The Nigeria Minister of Foreign Affairs, Geoffrey Onyeama has said the African Continental Free Trade Area (AfCFTA) would be a “game changer,” adding that the continental trade pact would emerge as the largest free trade area in the world.

In addition, he said it would make doing business much easier for countries with seamless access to 54 markets which is a huge advantage.

The minister who attended the 7th Raisina Dialogue in New Delhi India, where he took part in two panel discussions with the themes: “Out of Africa: Leading on Trade and Economic Integration,” and “Building the Gates of Globalisation: Investment: Infrastructure and Taboos,” called for stronger ties between Nigeria and India.

He also took time out to speak on the various partnerships for infrastructure development, such as the Belt and Road Initiative (BRI), and other initiatives with India, the European Union, and other African countries all of which contribute enormously towards development.

He said: “Why I say AfCTA is going to be a game changer is because it will make it easier for our political leaders and Africans to reach out to other African countries so what will come as a result or consequences will be infrastructure- the trans saharan highway and continental highway across Africa promoting connectivity and doing business.

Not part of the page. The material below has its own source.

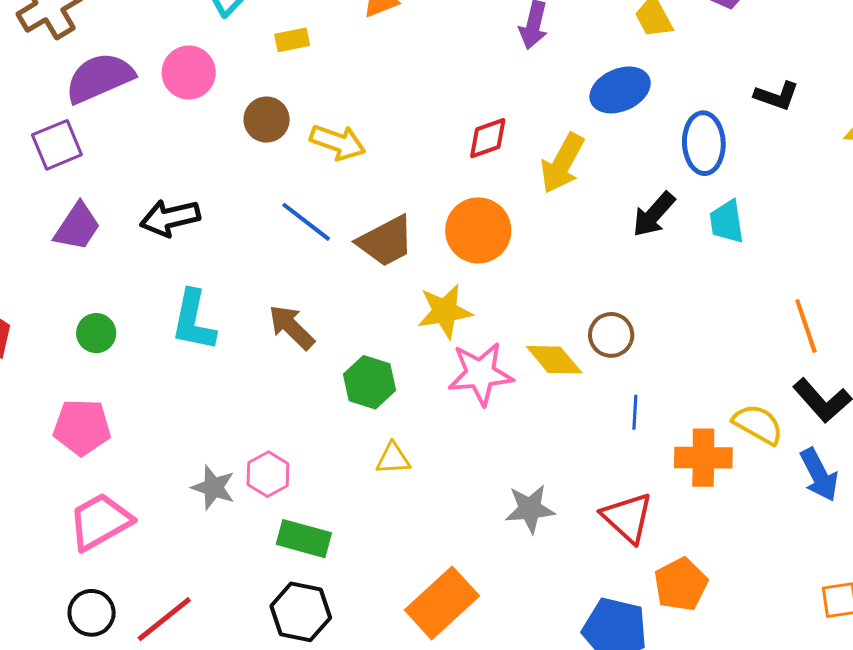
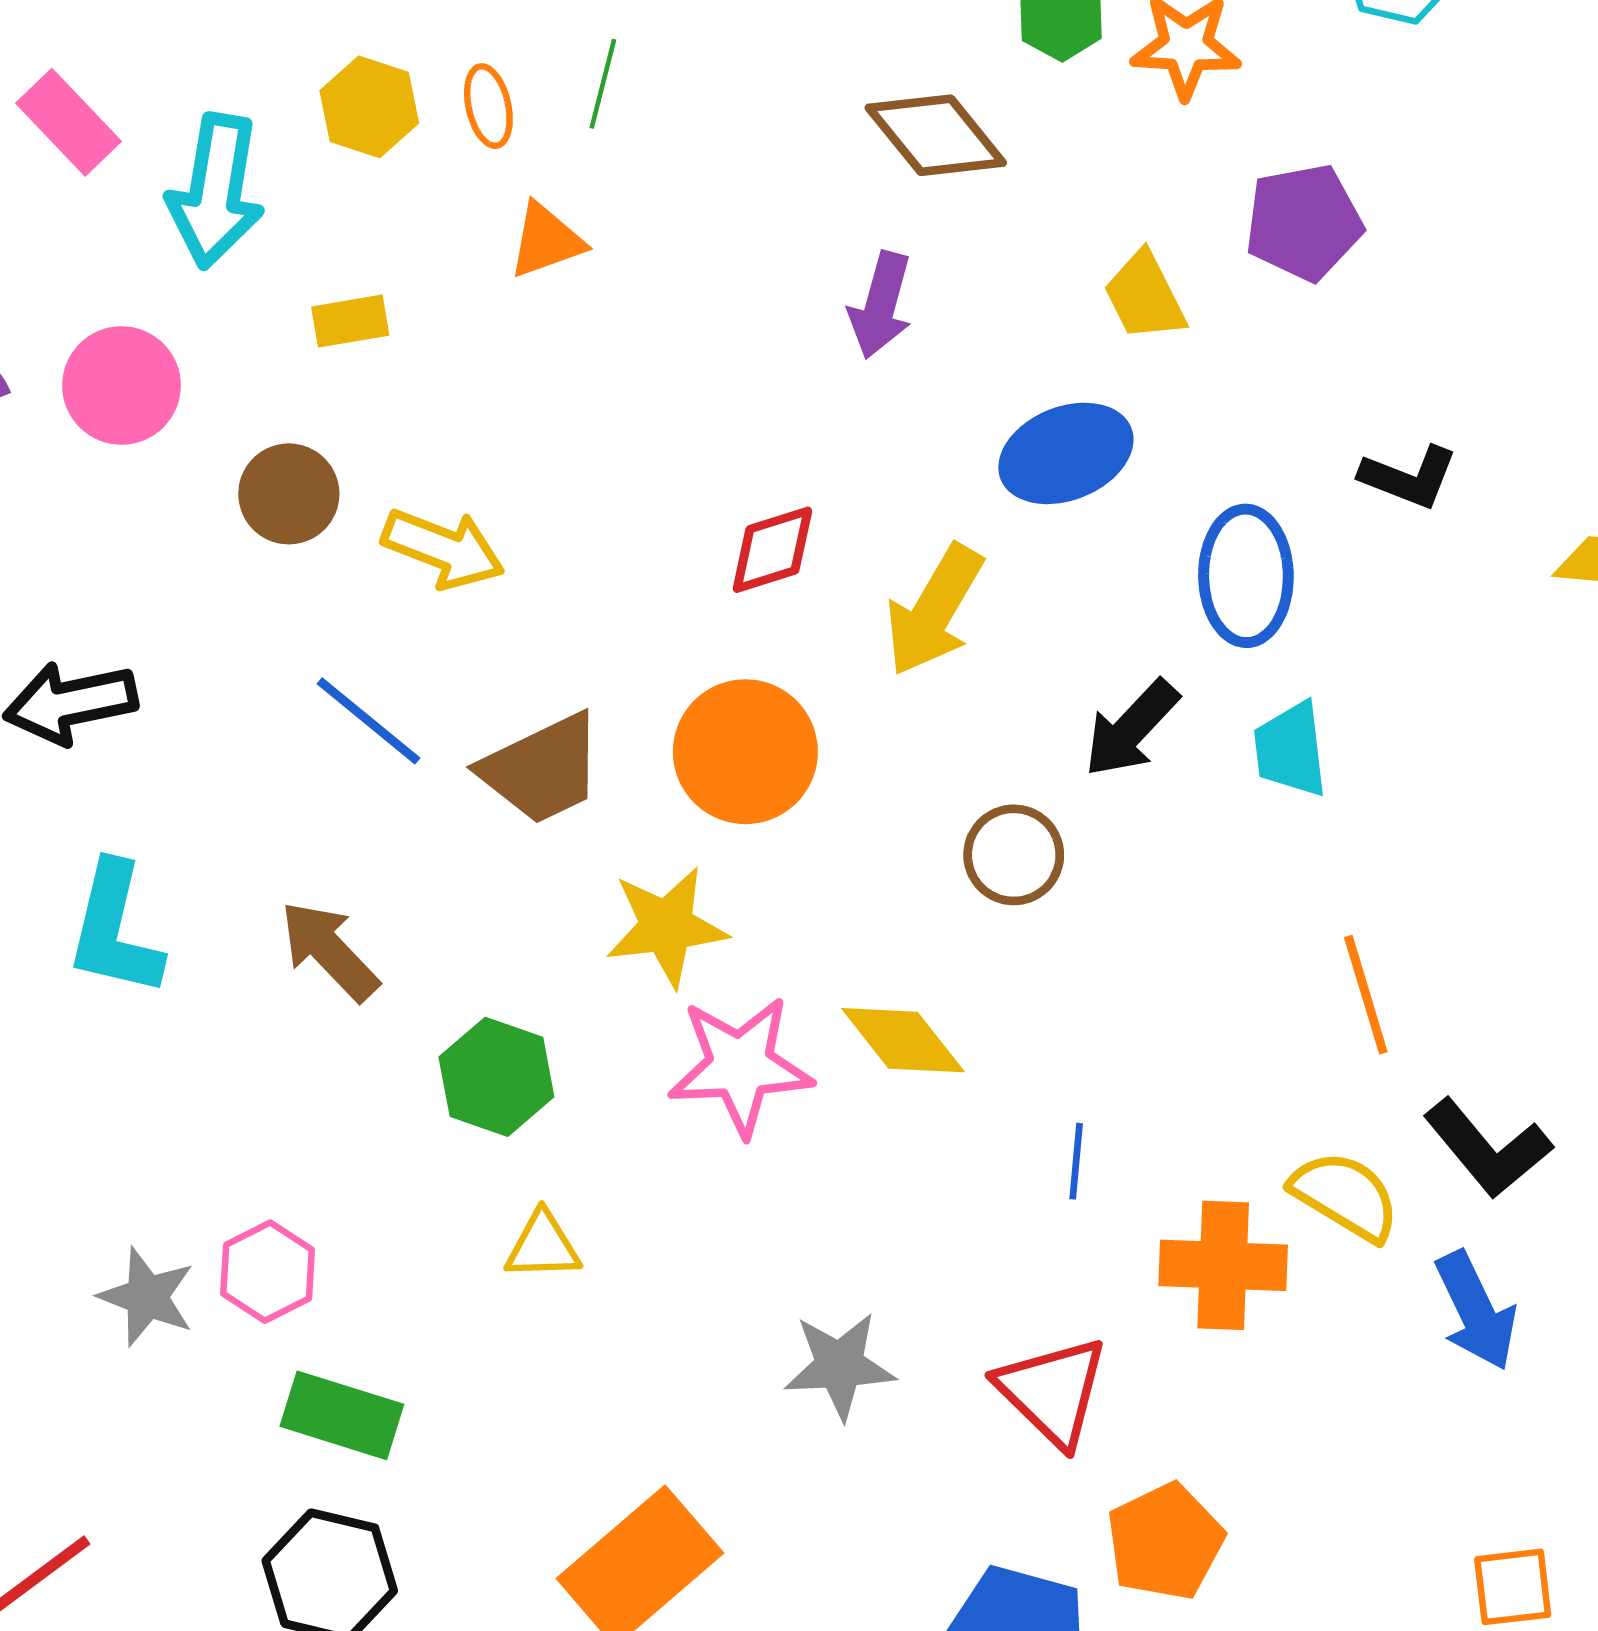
orange line: (806, 326) -> (1366, 995), moved
brown circle: (611, 335) -> (1014, 855), moved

“That will be the natural result of pulling down all the barriers that are preventing this connectivity within the continent.”

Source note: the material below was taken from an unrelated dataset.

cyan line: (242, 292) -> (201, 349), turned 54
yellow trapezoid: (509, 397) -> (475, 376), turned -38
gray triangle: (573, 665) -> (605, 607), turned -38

Speaking on the role of Africa in the upcoming world in terms of trade, cooperation and partnerships especially with Africa’s Asian partners and India as a special partner, he said the continent with the new digital age was playing a role with its huge population of young people and was looking for partnerships with a dynamic and prosperous Asia.

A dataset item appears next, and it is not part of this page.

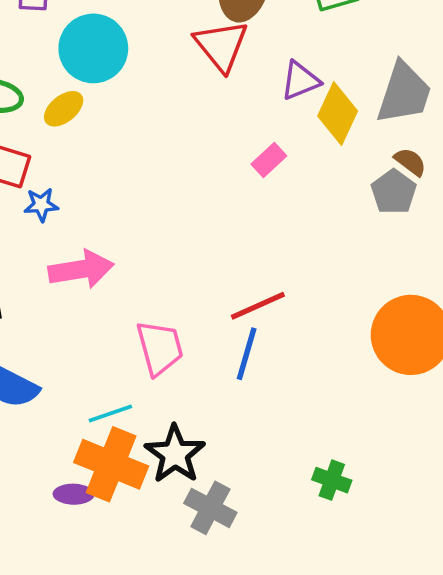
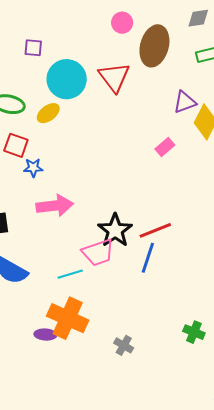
red triangle: (221, 46) -> (114, 77), moved
pink trapezoid: (160, 348) -> (98, 252), turned 84
cyan line: (110, 413) -> (70, 274), moved
black star: (175, 454) -> (115, 230), moved
gray cross: (210, 508) -> (124, 345), size x0.7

He noted that Nigeria and India have had a long history of very close cooperation and people-to-people relationship with generations of Indian families living in Nigeria, Nigerian students in India and in the military establishments.

He said: “We know ourselves very well and of course now in a globalised world there is a lot more we can do. India has a comparative advantage in the health sector- we saw the role India played in the COVID-19 outbreak.

“India has a very strong pharmaceutical sector so healthcare is an area we can do a lot with India. And we have seen the ICT miracle that is in Bangalore. Also, the technology capacity of India is another area that we can cooperate in.


“Nigeria has a very youthful population that is also getting into ICT and extremely dynamic and the partnership with India could absolutely be a game changer for us.”

Speaking further, Onyeama said “India is the second-largest producer of steel in the world. We want to industrialise. We have had challenges with developing our steel industry in Nigeria so that’s another area we can do alot with India.

“We have a framework already although it’s a continental framework of India-Africa Summit and clearly we are looking at developing a more precise roadmap that responds to the priorities and needs of our country.”